Ich alleine hatte schon genug Essen für zwei Personen besorgt.
Also Probleme mit Essen und Trinken würden wir nicht kriegen, ganz sicher nicht, dachte ich.

Was mich eher besorgte, war das mit den Fahrrädern. Wie sollten wir welche finden?
Und außerdem: Wie sollten wir die denn klauen?

Meine Sachen waren fertig gepackt und ich trug von oben bis unten dunkle Kleidung.

Unauffällig, wie Will gesagt hatte.

*

Es war schon 21 Uhr als wir schließlich alle vor der Kellertür standen.

Wir hatten alle wahnsinnig Glück gehabt, dass uns niemand gesehen hatte. Die Betreuer waren anscheinend doch nicht überall.

Wir sprachen erst wieder, als wir hinter der dicken Stahltür des Heizungskellers standen.

Ich atmete tief durch. Mein Herz raste und ich war total aufgeregt. Schließlich wussten wir ja noch nicht mal, ob es wirklich einen Ausweg gab.
Wir setzten alles darauf, dass wir einen Ausweg fanden. Wirklich alles.

Das war unsere letzte Hoffnung, verdammt.

Was, wenn es keinen Ausweg gab? Was, wenn es wirklich keinen gab?

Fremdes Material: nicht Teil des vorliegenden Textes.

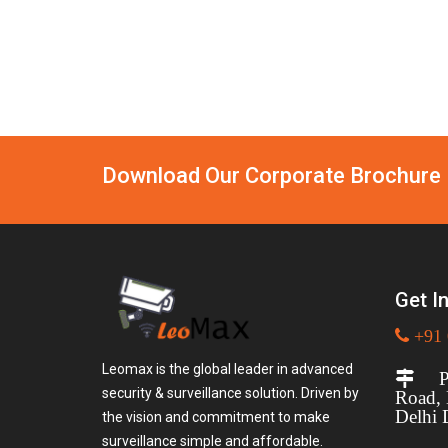
Download Our Corporate Brochure
Get I
+91 
Leomax is the global leader in advanced
Plo
security & surveillance solution. Driven by
Road,
Delhi 
the vision and commitment to make
surveillance simple and affordable.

Ich wurde aus meinen Gedanken gerissen.
"Liz? Wir müssen weiter. Ist alles klar bei euch allen? Habt ihr alles dabei?"
Alle nickten im Licht der Taschenlampen, die wir nun bereits angeschaltet hatten und wir stiegen nacheinander die rostige Leiter hoch in den Tunnel oder Kanal. Ich war mir nicht ganz sicher, was das war. Hauptsache war ja, dass dieser Weg rausführte, dachte ich.

Will war der erste, danach Bella, dann ich, dann Lola und Nick als letzter.
Oben angekommen leuchtete Will mir direkt ins Gesicht. Geblendet von dem weißen Licht hielt ich mir die Hand vor die Augen.

"Oh. Sorry, Liz", grinste er leicht und ich lächelte aufgeregt zurück.
Mein Herz schlug schneller als normal, als wir den Gang hinunter liefen.

"Jetzt hier links", murmelte Will und deutete in die Richtung. Er musste es wissen, dachte ich und ging ihm, wie die anderen hinterher.

Man hörte Wasser plätschern. Oder was war das sonst?
Fragend schaute ich zu Bella, die die Stirn runzelte.
"Wo sind wir hier?"

Will seufzte. "Ihr hört das auch, ja?"
Wir nickten.
"Wir sind in der Nähe einer Kanalisation, Freunde."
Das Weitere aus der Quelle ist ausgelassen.